START Data provided

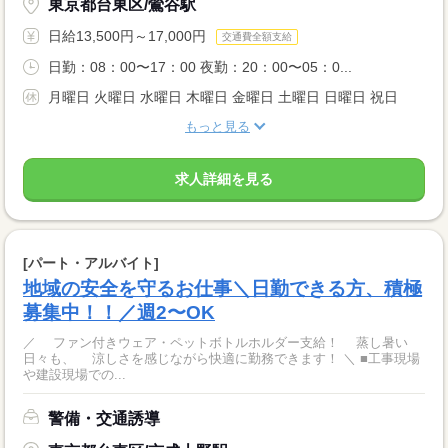
東京都台東区/鶯谷駅
日給13,500円～17,000円
交通費全額支給
日勤：08：00〜17：00 夜勤：20：00〜05：0...
月曜日 火曜日 水曜日 木曜日 金曜日 土曜日 日曜日 祝日
もっと見る
求人詳細を見る
[パート・アルバイト]
地域の安全を守るお仕事＼日勤できる方、積極
募集中！！／週2〜OK
／ ファン付きウェア・ペットボトルホルダー支給！ 蒸し暑い
日々も、 涼しさを感じながら快適に勤務できます！ ＼ ■工事現場
や建設現場での...
警備・交通誘導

END Data provided

▸ Exercise description: A verbatim copy of the data, with all pictures omitted, is the required output.

▸ Task result:
東京都台東区/鶯谷駅
日給13,500円～17,000円
交通費全額支給
日勤：08：00〜17：00 夜勤：20：00〜05：0...
月曜日 火曜日 水曜日 木曜日 金曜日 土曜日 日曜日 祝日
もっと見る
求人詳細を見る
[パート・アルバイト]
地域の安全を守るお仕事＼日勤できる方、積極
募集中！！／週2〜OK
／ ファン付きウェア・ペットボトルホルダー支給！ 蒸し暑い
日々も、 涼しさを感じながら快適に勤務できます！ ＼ ■工事現場
や建設現場での...
警備・交通誘導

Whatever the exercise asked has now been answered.